I was doing some reading and read this phrase without anyting else written down.
Suppose $Y\mid Z $ is distributed according to an exponential distribution, $f_{Y\mid Z}(y)=ze^{-zy}$.
Now I wanted to do some calculations with conditional expectations. First $E((E(Y\mid Z))=E\left(\frac{1}{Z}\right)$ since $Y\mid Z$ is exponential distributed. But second we have by tower porperty $E(E(Y\mid Z))=E(Y)$. But in general it is not true that $E(Y)=E\left(\frac{1}{Z}\right)$, so what was I doing wrong here? I can not find the error or did I missunderstood the phrase, but how should one understand this then?

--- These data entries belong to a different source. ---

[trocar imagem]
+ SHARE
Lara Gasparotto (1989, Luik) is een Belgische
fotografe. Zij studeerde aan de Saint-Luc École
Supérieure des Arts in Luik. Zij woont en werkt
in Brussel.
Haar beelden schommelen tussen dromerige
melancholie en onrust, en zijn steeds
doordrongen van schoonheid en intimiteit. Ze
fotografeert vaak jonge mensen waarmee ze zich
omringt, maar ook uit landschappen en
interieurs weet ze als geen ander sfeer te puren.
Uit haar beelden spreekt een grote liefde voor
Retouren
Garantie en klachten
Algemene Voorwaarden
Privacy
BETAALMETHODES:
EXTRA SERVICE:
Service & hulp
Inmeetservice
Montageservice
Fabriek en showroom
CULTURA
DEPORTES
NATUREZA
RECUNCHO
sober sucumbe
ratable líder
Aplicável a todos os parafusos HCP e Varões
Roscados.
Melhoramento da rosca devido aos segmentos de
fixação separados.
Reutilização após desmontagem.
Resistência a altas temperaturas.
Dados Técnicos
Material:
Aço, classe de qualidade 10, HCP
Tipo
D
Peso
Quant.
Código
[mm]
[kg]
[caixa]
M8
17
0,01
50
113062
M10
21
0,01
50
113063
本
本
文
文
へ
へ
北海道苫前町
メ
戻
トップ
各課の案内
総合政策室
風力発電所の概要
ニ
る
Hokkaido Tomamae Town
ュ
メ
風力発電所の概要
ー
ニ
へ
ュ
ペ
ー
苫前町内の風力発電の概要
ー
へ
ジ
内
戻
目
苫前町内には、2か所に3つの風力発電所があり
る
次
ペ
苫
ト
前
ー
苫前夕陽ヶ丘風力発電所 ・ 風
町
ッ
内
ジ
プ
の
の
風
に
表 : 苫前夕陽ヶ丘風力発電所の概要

Your calculations are right. Using law of total expectation you have
$$\mathbb{E}[Y]=\mathbb{E}\{\mathbb{E}[Y|Z]\}=\mathbb{E}[1/Z]$$
This is true in this case because $(Y|Z=z)\sim \exp(z)$. In general you have to derive the conditional expectation $\mathbb{E}[Y|Z]$ which is always a function of $Z$
now to calculate $\mathbb{E}[Y]$ you have to know the distribution of $Z$
just as an example, if $Z\sim U(1;2)$ you get
$$\mathbb{E}[Y]=\int_1^2 \frac{1}{z}dz=\log 2$$